To some extent at least, however, Skuggsjá was conceived in opposition – not least to the canonisation of the sadistic tyrant Olaf II Haraldsson, who met his end thanks to peasant leader and hero amongst the new pagan hordes, Thorir Hund – but also a remembrance.
“It wasn’t like me and Einar in a smoky pub going, ‘Hey, you like Viking? I like Viking!’” says Ivar. “It all had a bit more of a profound aspect to it.”

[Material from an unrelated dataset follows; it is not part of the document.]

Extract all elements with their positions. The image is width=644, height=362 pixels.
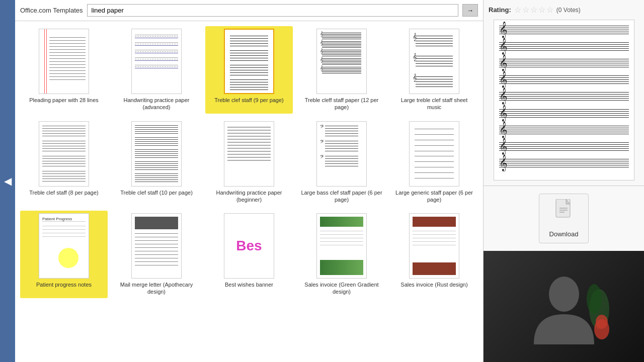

“The word ‘Skuggsjá’ means ‘mirror’ or ‘reflection’,” explains Einar, “and it’s a long, hard look at ourselves and history and what we were and what we have become, and what we will become. For me, it’s important to give voice to some of the forgotten things, and some of the things that are the truth in terms of how history is displayed today… where if you do humanitarian work, you don’t become knighted in Norway, you receive the Order Of St Olaf – a medal in the honour of the biggest torturing bastard in Norwegian history, and that’s insane. It’s sick. But what I wanted was a piece that could represent the Norse history as well, so for me it’s important to put a lot of positive energy and fruitful energy into it as well. So we both curse and praise, you could say. If you want something to grow, you need to look ahead more than you look behind.”
Not surprisingly for a piece whose starting point is a schism in consciousness, there’s a violence in the music, too. The sound of a storm erupting.
“It’s effecting change,” says Ivar. “Real, profound change very rarely happens after people sit down and have a cup of tea. Friction is fruitful.”
LONDON BY NORSE TAKES PLACE AT VARIOUS VENUES ON MARCH 17-20. SEE WWW.BYNORSE.COM FOR MORE DETAILS ABOUT THE EVENT
BORRE’D TIME
Three historical facts from the Vestfold dynasty.
THE BORRE BURIAL MOUNDS
The biggest concentration of burial mounds in Northern Europe, and they’ve remained largely untouched. According to saga writer Snorri Sturlason, the mounds host a mythical lineage called the Ynglinga – descendants of the god Frey and the giantess Gerd.
THE GREAT HALL
Borre’s Great Halls were only discovered in 2007 and the reconstruction was completed in 2013. Most of the wood was treated by hand to keep the building as authentic as possible, while the carvings have kept to the local Vestfold style: interlaced geometric knots and animal motifs that are regarded as amongst the most beautiful of the Viking age.
TALENT BORROWS, GENIUS PILLAGES
Many of the artefacts found in Borre took their aesthetic influence from the East, in particular Russia, Poland and the Baltic areas. Several coins were found from as far away as Iraq, but the Vikings weren’t senseless looters – they only took the most luxury items back from their travels.